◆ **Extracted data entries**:

★ ★ ★ ★

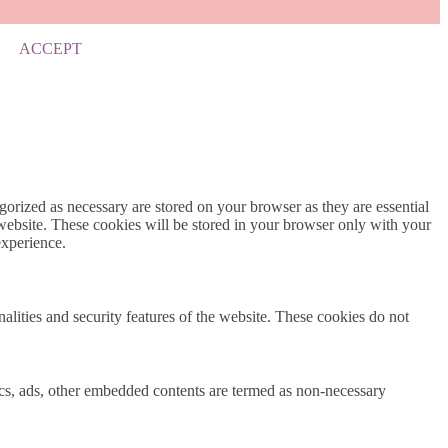
ACCEPT
gorized as necessary are stored on your browser as they are essential
 website. These cookies will be stored in your browser only with your
experience.
nalities and security features of the website. These cookies do not
ytics, ads, other embedded contents are termed as non-necessary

★ ★ ★ ★

◆ **Activity**:
Quote exactly and only the lines from the one holding "experience." through the end of the data.

◆ **Answer to the problem**:
experience.
nalities and security features of the website. These cookies do not
ytics, ads, other embedded contents are termed as non-necessary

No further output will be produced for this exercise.